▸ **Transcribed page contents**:
* * * * *

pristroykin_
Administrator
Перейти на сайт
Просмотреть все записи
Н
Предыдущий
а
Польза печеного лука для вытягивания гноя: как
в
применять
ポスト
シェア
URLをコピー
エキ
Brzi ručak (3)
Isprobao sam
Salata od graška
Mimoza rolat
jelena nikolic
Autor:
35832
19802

* * * * *

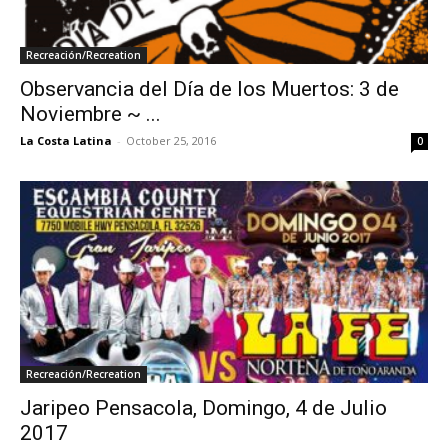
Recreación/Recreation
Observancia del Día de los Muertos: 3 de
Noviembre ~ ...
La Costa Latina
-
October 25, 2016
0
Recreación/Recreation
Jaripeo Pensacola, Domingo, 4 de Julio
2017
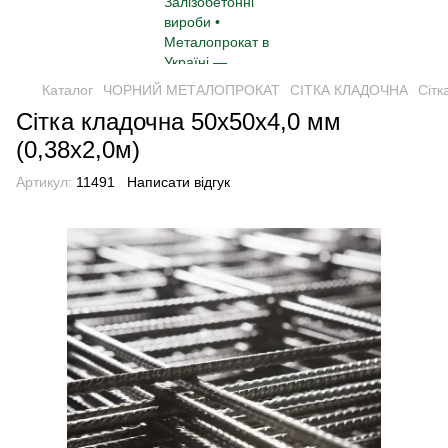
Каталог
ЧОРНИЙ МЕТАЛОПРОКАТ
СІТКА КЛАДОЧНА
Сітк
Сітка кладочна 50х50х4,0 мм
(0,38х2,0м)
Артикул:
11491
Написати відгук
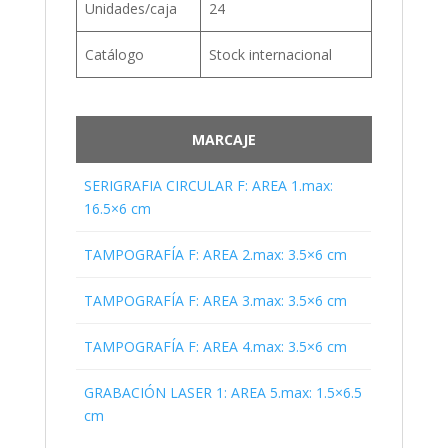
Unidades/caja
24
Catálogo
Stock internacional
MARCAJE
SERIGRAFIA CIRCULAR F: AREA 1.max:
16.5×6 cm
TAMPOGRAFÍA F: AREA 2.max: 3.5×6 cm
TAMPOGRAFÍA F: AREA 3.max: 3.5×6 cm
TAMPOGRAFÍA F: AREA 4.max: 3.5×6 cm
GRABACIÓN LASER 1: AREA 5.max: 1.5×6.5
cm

* * * * *

Filter the records for lines holding the string "TAMPOGRAFÍA". Copy each one.

▸ **Answer to this problem**:
TAMPOGRAFÍA F: AREA 2.max: 3.5×6 cm
TAMPOGRAFÍA F: AREA 3.max: 3.5×6 cm
TAMPOGRAFÍA F: AREA 4.max: 3.5×6 cm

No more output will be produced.